Task inputs |

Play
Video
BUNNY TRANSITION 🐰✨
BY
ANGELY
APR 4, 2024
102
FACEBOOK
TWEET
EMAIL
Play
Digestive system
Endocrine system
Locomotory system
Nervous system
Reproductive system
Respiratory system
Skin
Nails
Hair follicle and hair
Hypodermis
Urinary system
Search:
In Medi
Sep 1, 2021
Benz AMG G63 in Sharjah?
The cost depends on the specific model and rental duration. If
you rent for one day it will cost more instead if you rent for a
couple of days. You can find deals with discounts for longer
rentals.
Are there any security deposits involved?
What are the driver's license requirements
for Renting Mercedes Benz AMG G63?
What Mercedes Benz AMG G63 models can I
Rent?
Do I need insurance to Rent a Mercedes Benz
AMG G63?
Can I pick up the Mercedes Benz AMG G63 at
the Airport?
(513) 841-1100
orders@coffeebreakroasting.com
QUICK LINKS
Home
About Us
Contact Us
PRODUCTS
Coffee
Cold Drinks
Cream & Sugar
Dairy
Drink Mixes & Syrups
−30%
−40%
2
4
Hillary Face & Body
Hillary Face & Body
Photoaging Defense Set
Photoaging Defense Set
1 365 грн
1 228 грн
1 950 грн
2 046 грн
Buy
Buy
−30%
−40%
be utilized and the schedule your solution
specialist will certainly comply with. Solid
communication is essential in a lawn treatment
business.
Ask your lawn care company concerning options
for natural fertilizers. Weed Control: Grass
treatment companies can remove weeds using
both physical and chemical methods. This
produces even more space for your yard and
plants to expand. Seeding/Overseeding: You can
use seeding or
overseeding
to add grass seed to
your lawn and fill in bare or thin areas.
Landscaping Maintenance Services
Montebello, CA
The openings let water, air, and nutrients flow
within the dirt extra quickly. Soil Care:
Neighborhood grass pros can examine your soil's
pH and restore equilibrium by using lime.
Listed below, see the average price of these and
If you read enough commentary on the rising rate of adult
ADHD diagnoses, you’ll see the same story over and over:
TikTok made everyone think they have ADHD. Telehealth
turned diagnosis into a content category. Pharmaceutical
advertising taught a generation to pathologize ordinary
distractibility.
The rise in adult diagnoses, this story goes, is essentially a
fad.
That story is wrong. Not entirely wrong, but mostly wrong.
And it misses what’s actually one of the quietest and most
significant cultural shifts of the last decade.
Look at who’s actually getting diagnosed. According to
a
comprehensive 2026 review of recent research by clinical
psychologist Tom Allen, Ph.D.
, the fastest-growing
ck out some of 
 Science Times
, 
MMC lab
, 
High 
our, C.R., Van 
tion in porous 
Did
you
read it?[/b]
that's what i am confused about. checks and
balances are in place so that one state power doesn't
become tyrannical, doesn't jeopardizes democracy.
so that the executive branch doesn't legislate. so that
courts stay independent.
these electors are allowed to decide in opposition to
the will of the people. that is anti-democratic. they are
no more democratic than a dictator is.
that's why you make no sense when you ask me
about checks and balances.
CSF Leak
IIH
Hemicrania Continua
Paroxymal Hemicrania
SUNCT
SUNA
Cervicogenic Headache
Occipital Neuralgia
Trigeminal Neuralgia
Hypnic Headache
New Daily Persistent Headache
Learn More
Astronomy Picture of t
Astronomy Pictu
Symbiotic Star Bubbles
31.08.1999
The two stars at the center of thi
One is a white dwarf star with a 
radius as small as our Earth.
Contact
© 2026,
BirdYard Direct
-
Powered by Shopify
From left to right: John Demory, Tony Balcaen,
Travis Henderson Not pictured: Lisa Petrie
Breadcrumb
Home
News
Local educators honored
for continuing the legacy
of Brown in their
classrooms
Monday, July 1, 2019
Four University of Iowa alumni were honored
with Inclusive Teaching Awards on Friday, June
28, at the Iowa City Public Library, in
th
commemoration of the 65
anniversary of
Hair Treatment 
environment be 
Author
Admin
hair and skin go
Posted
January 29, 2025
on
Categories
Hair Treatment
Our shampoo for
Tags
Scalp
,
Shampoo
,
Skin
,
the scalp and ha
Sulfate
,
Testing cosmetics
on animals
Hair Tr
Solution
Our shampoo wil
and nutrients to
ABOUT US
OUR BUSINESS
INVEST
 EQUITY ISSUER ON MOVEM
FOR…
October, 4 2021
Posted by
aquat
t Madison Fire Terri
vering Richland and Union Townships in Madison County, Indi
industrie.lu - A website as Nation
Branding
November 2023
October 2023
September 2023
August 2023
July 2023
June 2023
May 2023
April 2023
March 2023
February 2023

Exercise description |
All of the material must be reproduced exactly.

Exercise response |
Play
Video
BUNNY TRANSITION 🐰✨
BY
ANGELY
APR 4, 2024
102
FACEBOOK
TWEET
EMAIL
Play
Digestive system
Endocrine system
Locomotory system
Nervous system
Reproductive system
Respiratory system
Skin
Nails
Hair follicle and hair
Hypodermis
Urinary system
Search:
In Medi
Sep 1, 2021
Benz AMG G63 in Sharjah?
The cost depends on the specific model and rental duration. If
you rent for one day it will cost more instead if you rent for a
couple of days. You can find deals with discounts for longer
rentals.
Are there any security deposits involved?
What are the driver's license requirements
for Renting Mercedes Benz AMG G63?
What Mercedes Benz AMG G63 models can I
Rent?
Do I need insurance to Rent a Mercedes Benz
AMG G63?
Can I pick up the Mercedes Benz AMG G63 at
the Airport?
(513) 841-1100
orders@coffeebreakroasting.com
QUICK LINKS
Home
About Us
Contact Us
PRODUCTS
Coffee
Cold Drinks
Cream & Sugar
Dairy
Drink Mixes & Syrups
−30%
−40%
2
4
Hillary Face & Body
Hillary Face & Body
Photoaging Defense Set
Photoaging Defense Set
1 365 грн
1 228 грн
1 950 грн
2 046 грн
Buy
Buy
−30%
−40%
be utilized and the schedule your solution
specialist will certainly comply with. Solid
communication is essential in a lawn treatment
business.
Ask your lawn care company concerning options
for natural fertilizers. Weed Control: Grass
treatment companies can remove weeds using
both physical and chemical methods. This
produces even more space for your yard and
plants to expand. Seeding/Overseeding: You can
use seeding or
overseeding
to add grass seed to
your lawn and fill in bare or thin areas.
Landscaping Maintenance Services
Montebello, CA
The openings let water, air, and nutrients flow
within the dirt extra quickly. Soil Care:
Neighborhood grass pros can examine your soil's
pH and restore equilibrium by using lime.
Listed below, see the average price of these and
If you read enough commentary on the rising rate of adult
ADHD diagnoses, you’ll see the same story over and over:
TikTok made everyone think they have ADHD. Telehealth
turned diagnosis into a content category. Pharmaceutical
advertising taught a generation to pathologize ordinary
distractibility.
The rise in adult diagnoses, this story goes, is essentially a
fad.
That story is wrong. Not entirely wrong, but mostly wrong.
And it misses what’s actually one of the quietest and most
significant cultural shifts of the last decade.
Look at who’s actually getting diagnosed. According to
a
comprehensive 2026 review of recent research by clinical
psychologist Tom Allen, Ph.D.
, the fastest-growing
ck out some of 
 Science Times
, 
MMC lab
, 
High 
our, C.R., Van 
tion in porous 
Did
you
read it?[/b]
that's what i am confused about. checks and
balances are in place so that one state power doesn't
become tyrannical, doesn't jeopardizes democracy.
so that the executive branch doesn't legislate. so that
courts stay independent.
these electors are allowed to decide in opposition to
the will of the people. that is anti-democratic. they are
no more democratic than a dictator is.
that's why you make no sense when you ask me
about checks and balances.
CSF Leak
IIH
Hemicrania Continua
Paroxymal Hemicrania
SUNCT
SUNA
Cervicogenic Headache
Occipital Neuralgia
Trigeminal Neuralgia
Hypnic Headache
New Daily Persistent Headache
Learn More
Astronomy Picture of t
Astronomy Pictu
Symbiotic Star Bubbles
31.08.1999
The two stars at the center of thi
One is a white dwarf star with a 
radius as small as our Earth.
Contact
© 2026,
BirdYard Direct
-
Powered by Shopify
From left to right: John Demory, Tony Balcaen,
Travis Henderson Not pictured: Lisa Petrie
Breadcrumb
Home
News
Local educators honored
for continuing the legacy
of Brown in their
classrooms
Monday, July 1, 2019
Four University of Iowa alumni were honored
with Inclusive Teaching Awards on Friday, June
28, at the Iowa City Public Library, in
th
commemoration of the 65
anniversary of
Hair Treatment 
environment be 
Author
Admin
hair and skin go
Posted
January 29, 2025
on
Categories
Hair Treatment
Our shampoo for
Tags
Scalp
,
Shampoo
,
Skin
,
the scalp and ha
Sulfate
,
Testing cosmetics
on animals
Hair Tr
Solution
Our shampoo wil
and nutrients to
ABOUT US
OUR BUSINESS
INVEST
 EQUITY ISSUER ON MOVEM
FOR…
October, 4 2021
Posted by
aquat
t Madison Fire Terri
vering Richland and Union Townships in Madison County, Indi
industrie.lu - A website as Nation
Branding
November 2023
October 2023
September 2023
August 2023
July 2023
June 2023
May 2023
April 2023
March 2023
February 2023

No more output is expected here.